Exercise details:
Which lines should be repeated? Exactly the one containing "Data Science Course" and every line after it through the end of the entries below.

Dataset entries
━━━━━━━━
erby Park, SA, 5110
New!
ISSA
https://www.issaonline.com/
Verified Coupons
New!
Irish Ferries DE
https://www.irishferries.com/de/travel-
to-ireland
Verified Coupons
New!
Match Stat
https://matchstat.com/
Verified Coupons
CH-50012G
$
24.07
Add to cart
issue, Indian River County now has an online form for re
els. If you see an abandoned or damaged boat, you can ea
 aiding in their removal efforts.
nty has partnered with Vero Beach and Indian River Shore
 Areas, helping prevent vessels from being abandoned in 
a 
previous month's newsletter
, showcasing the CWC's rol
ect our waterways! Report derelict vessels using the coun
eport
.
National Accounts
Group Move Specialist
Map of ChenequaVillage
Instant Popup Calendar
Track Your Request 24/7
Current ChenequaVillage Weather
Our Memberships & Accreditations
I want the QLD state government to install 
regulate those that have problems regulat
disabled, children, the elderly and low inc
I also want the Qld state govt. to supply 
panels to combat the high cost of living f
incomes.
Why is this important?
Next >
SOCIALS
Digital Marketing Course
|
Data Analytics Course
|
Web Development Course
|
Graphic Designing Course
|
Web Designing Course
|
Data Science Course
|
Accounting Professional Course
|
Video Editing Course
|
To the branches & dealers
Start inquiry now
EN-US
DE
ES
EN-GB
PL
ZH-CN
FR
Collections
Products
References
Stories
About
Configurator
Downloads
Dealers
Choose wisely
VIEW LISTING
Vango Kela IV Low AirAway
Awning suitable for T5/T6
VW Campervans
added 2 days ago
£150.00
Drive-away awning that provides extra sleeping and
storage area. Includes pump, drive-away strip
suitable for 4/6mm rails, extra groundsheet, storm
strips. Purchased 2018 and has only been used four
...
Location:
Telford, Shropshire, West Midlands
━━━━━━━━
Finished exercise:
Data Science Course
|
Accounting Professional Course
|
Video Editing Course
|
To the branches & dealers
Start inquiry now
EN-US
DE
ES
EN-GB
PL
ZH-CN
FR
Collections
Products
References
Stories
About
Configurator
Downloads
Dealers
Choose wisely
VIEW LISTING
Vango Kela IV Low AirAway
Awning suitable for T5/T6
VW Campervans
added 2 days ago
£150.00
Drive-away awning that provides extra sleeping and
storage area. Includes pump, drive-away strip
suitable for 4/6mm rails, extra groundsheet, storm
strips. Purchased 2018 and has only been used four
...
Location:
Telford, Shropshire, West Midlands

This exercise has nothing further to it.